[Records drawn from a dataset]
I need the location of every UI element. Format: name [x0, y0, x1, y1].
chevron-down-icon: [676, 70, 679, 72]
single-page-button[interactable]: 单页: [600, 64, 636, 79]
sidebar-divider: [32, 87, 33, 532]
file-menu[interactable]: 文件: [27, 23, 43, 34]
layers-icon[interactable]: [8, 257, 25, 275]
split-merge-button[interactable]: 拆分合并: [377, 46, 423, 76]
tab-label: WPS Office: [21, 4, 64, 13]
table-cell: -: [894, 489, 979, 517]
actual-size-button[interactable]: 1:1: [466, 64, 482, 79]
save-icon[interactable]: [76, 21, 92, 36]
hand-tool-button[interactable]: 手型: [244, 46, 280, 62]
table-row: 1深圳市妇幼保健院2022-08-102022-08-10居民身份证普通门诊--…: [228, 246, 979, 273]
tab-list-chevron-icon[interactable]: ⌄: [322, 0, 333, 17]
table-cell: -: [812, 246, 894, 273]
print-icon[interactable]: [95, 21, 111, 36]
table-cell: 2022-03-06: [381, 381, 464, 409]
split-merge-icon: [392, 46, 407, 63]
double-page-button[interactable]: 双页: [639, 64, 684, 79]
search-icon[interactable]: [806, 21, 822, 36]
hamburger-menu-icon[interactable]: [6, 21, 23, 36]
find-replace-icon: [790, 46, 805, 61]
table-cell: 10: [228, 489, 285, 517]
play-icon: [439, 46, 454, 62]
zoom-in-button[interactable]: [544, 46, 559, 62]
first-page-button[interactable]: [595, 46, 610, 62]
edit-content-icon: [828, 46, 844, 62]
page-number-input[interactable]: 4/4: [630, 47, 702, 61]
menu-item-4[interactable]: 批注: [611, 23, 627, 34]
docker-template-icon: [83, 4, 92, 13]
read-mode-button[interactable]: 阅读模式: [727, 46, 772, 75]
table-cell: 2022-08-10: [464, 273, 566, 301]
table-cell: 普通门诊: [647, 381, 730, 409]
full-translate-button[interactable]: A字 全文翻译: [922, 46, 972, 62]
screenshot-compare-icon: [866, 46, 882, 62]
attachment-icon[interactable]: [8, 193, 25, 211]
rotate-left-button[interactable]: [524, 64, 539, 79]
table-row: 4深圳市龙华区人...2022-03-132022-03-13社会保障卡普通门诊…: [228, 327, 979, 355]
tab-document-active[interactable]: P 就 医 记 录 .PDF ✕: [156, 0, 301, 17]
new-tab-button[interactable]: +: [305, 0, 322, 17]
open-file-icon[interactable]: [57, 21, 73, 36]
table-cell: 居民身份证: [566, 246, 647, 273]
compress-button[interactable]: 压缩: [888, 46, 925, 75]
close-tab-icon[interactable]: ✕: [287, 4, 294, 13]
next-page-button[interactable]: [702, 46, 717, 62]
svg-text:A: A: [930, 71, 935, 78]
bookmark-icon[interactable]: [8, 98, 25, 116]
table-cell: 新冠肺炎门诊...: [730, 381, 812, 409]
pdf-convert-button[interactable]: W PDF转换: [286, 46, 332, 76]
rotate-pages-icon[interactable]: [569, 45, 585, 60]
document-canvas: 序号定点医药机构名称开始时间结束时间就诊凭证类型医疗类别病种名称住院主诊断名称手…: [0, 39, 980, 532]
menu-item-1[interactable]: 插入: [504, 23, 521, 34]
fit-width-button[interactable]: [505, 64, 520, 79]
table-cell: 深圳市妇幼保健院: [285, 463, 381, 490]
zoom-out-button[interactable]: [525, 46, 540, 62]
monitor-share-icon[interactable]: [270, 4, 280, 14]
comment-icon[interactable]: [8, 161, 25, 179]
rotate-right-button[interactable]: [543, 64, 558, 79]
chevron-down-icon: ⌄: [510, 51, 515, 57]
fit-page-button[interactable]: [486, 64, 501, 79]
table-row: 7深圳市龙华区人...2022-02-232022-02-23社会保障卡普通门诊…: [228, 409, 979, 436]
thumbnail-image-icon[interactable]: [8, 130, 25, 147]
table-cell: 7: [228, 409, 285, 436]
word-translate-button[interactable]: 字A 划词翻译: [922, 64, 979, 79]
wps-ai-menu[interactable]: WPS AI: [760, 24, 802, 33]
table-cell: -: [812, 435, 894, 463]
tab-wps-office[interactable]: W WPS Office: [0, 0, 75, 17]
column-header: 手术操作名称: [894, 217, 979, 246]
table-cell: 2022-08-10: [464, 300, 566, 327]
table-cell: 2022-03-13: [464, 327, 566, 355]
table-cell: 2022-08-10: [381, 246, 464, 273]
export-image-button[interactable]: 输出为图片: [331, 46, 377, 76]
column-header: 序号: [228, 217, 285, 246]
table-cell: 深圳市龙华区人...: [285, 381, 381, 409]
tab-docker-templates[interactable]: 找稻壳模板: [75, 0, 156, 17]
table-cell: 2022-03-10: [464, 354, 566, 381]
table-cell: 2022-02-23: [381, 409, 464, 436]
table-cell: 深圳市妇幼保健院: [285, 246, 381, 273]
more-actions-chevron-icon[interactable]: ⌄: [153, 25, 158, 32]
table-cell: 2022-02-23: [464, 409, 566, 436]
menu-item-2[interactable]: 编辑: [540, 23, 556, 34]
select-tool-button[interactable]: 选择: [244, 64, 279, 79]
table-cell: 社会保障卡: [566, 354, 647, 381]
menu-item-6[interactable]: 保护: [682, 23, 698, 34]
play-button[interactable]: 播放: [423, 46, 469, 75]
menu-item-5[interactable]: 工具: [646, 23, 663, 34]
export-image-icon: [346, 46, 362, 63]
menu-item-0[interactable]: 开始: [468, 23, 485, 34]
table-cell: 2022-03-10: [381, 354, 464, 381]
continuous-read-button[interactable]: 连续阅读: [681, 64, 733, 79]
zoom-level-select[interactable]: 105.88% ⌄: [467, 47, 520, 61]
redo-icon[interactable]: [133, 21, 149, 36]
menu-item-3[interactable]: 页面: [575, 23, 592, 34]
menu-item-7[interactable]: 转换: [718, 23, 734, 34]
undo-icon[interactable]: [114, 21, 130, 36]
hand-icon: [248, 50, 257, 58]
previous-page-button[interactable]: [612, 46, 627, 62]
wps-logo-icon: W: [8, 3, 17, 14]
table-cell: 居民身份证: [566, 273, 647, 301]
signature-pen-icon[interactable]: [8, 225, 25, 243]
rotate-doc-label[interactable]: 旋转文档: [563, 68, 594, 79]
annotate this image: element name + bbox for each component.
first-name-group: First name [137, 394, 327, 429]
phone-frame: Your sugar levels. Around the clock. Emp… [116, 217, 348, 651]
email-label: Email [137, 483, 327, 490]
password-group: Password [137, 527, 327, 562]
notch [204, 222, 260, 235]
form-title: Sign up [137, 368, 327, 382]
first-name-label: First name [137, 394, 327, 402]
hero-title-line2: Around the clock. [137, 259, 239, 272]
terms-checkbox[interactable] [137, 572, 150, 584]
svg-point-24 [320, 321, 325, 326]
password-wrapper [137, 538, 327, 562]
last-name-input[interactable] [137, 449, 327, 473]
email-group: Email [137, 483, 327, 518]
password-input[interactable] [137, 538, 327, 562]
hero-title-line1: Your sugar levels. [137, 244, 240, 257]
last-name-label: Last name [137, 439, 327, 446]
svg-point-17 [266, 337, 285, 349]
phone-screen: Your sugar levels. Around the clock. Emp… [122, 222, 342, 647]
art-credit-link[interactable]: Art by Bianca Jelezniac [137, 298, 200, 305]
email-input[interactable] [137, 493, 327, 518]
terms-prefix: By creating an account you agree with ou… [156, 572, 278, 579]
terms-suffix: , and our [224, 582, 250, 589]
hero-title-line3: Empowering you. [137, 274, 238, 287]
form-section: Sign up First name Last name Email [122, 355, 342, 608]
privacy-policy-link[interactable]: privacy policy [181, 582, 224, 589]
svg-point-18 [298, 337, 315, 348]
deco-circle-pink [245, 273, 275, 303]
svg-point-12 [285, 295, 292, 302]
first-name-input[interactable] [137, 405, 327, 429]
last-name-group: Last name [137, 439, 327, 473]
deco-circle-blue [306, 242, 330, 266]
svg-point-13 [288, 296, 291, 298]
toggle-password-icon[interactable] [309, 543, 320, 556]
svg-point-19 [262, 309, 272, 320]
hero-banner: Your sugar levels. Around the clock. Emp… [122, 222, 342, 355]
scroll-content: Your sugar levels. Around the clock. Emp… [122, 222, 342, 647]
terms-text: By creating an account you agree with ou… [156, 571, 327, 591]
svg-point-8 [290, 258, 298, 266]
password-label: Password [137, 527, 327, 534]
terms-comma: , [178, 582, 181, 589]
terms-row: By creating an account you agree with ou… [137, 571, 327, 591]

PROBLEM REQUIREMENTS: Your answer should consist of copies of the lines above that include the string "agree".

COMPLETED TASK:
terms-prefix: By creating an account you agree with ou… [156, 572, 278, 579]
terms-text: By creating an account you agree with ou… [156, 571, 327, 591]
terms-row: By creating an account you agree with ou… [137, 571, 327, 591]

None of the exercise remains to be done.